▼

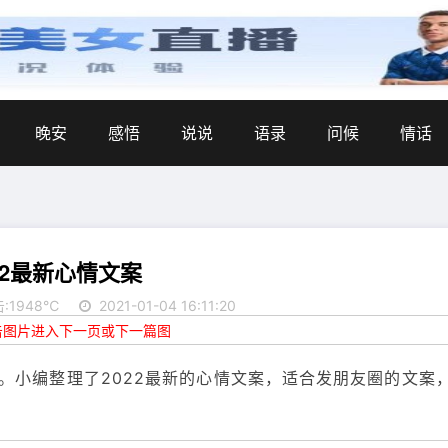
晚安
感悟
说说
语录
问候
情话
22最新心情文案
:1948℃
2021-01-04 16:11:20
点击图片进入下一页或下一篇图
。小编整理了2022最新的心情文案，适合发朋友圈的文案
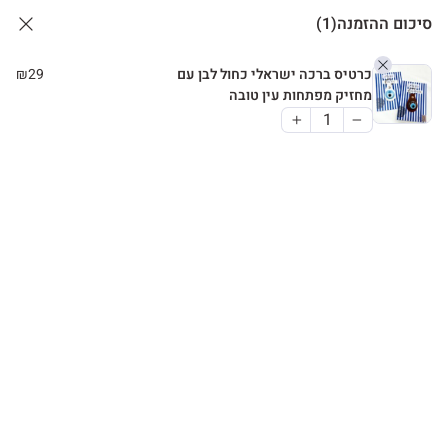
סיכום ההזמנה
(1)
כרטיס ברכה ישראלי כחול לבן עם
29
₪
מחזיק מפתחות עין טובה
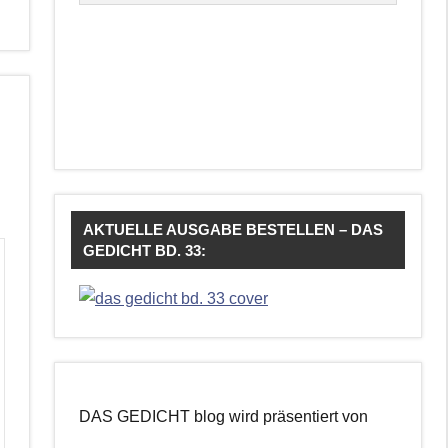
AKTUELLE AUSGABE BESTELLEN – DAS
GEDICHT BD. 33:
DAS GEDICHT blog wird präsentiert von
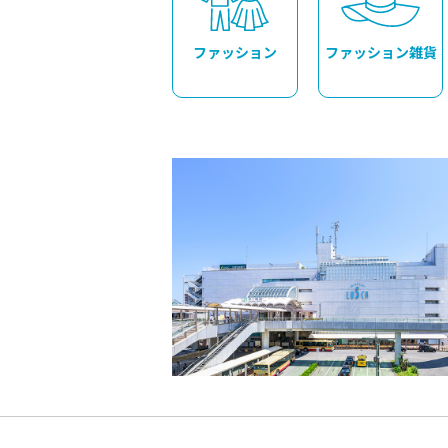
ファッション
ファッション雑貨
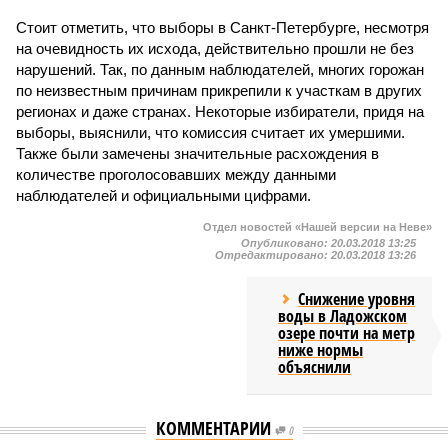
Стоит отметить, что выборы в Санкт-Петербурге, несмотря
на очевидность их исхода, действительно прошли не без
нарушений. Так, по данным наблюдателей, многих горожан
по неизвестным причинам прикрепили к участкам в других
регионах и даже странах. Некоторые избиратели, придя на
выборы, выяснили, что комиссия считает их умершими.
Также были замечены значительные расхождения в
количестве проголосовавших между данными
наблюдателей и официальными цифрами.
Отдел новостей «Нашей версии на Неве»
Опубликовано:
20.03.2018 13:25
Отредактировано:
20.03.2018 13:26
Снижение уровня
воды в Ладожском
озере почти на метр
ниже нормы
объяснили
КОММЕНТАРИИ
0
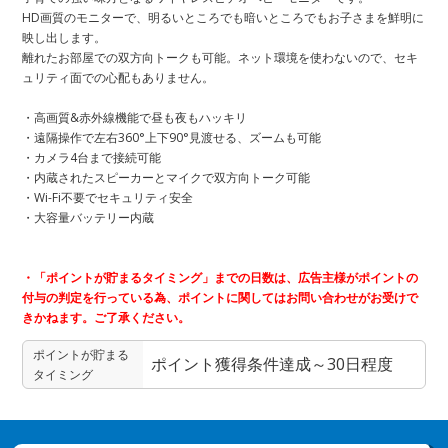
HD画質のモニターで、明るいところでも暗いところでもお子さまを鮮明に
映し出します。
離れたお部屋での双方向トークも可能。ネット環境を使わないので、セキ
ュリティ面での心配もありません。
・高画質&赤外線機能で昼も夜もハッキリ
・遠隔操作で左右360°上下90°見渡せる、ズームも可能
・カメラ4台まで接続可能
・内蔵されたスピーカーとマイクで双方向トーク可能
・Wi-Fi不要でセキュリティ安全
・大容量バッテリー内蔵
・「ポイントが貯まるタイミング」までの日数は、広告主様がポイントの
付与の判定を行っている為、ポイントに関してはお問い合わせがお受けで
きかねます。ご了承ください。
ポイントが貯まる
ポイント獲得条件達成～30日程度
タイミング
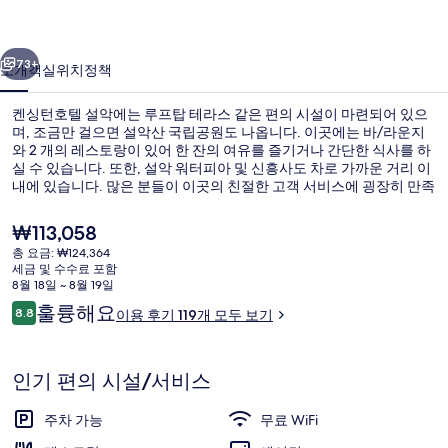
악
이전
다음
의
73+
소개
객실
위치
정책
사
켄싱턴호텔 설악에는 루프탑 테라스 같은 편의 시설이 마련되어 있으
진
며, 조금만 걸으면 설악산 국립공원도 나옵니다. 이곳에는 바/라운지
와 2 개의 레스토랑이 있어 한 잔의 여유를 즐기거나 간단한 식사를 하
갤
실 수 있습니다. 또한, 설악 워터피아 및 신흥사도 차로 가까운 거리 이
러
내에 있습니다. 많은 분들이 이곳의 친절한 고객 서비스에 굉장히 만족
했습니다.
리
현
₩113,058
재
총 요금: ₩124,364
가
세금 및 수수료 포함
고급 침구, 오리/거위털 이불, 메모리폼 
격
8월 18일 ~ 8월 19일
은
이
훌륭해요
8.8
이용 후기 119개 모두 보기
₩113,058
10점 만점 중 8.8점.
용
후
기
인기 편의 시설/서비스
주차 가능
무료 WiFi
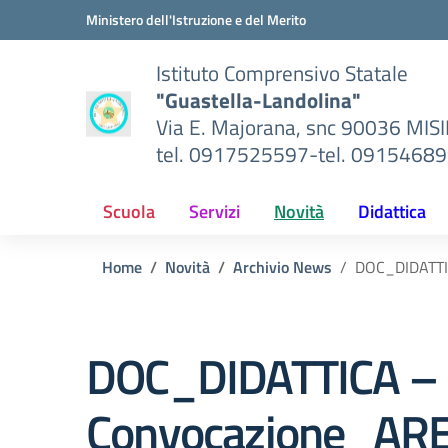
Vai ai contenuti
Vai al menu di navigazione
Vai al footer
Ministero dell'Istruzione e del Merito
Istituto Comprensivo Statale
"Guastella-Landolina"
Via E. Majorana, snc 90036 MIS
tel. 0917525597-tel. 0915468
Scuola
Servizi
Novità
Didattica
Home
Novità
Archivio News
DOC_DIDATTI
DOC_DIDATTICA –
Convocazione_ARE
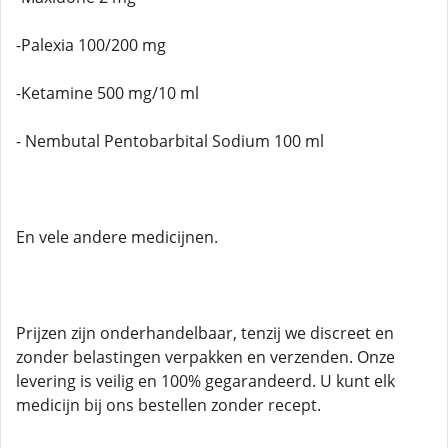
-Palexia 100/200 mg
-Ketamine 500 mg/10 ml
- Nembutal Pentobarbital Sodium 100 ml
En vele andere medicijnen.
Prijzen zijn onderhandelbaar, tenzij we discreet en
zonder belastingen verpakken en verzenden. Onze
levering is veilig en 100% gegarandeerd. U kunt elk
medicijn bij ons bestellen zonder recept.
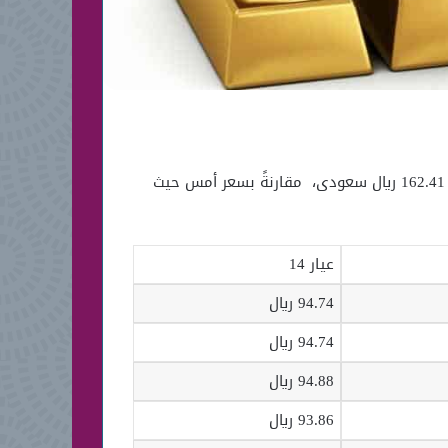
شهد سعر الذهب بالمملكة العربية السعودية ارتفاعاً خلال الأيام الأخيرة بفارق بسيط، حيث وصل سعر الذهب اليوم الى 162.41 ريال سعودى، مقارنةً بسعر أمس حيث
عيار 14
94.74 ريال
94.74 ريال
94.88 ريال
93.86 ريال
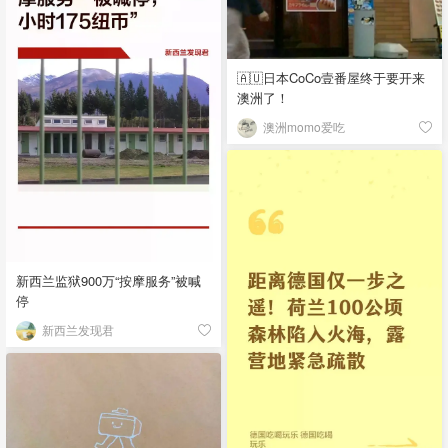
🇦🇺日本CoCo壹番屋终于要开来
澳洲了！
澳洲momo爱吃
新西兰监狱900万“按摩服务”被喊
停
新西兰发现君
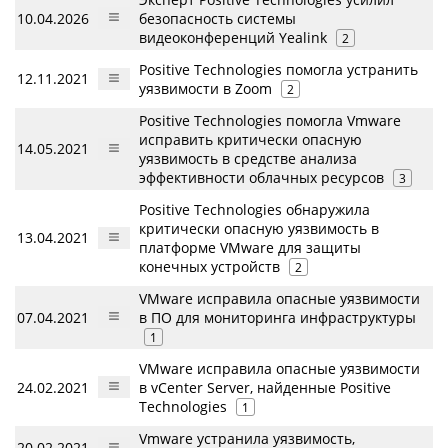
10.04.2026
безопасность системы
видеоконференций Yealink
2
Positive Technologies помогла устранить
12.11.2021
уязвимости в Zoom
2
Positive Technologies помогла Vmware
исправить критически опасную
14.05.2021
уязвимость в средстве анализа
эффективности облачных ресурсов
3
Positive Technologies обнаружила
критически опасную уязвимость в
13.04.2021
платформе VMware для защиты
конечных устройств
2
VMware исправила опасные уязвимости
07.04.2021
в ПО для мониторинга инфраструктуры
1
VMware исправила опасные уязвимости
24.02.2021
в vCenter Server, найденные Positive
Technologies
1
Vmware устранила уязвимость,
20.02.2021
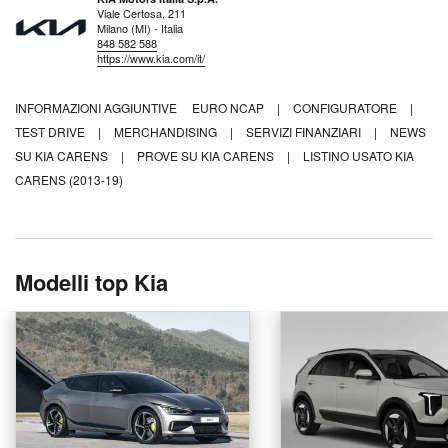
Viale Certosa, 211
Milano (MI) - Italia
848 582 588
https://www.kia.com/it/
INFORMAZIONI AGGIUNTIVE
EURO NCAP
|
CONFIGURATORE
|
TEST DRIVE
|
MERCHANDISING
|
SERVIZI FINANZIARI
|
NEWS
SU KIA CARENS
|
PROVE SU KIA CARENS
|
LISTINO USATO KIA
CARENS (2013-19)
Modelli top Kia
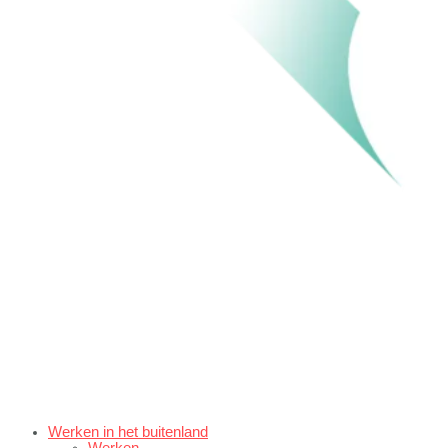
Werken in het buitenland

▲
▼

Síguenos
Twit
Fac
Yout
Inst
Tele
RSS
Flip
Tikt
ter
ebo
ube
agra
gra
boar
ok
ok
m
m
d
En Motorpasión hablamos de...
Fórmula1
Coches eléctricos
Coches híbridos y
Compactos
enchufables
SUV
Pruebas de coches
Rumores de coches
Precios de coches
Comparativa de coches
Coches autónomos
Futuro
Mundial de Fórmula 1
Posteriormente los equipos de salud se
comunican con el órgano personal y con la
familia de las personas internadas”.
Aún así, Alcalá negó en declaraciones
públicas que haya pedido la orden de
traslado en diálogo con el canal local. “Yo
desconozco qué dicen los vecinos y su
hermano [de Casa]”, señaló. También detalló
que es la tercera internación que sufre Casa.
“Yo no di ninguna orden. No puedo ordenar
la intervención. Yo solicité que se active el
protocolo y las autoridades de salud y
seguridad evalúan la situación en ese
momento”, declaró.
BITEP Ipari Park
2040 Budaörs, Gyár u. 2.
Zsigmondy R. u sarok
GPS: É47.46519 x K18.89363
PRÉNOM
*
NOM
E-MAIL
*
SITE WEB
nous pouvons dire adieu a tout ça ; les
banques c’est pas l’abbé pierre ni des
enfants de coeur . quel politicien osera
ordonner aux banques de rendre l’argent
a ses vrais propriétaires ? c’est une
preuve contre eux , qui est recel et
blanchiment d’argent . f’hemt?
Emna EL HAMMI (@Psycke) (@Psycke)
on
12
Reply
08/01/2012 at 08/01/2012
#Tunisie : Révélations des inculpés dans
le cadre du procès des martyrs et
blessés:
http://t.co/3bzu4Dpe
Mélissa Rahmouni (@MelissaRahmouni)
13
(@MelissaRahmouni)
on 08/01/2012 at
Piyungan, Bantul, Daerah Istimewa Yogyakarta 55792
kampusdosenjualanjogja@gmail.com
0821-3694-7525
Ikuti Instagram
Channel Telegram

▲

Find the lines above that contain the word "있습니다" and collect them.

실 수 있습니다. 또한, 설악 워터피아 및 신흥사도 차로 가까운 거리 이
내에 있습니다. 많은 분들이 이곳의 친절한 고객 서비스에 굉장히 만족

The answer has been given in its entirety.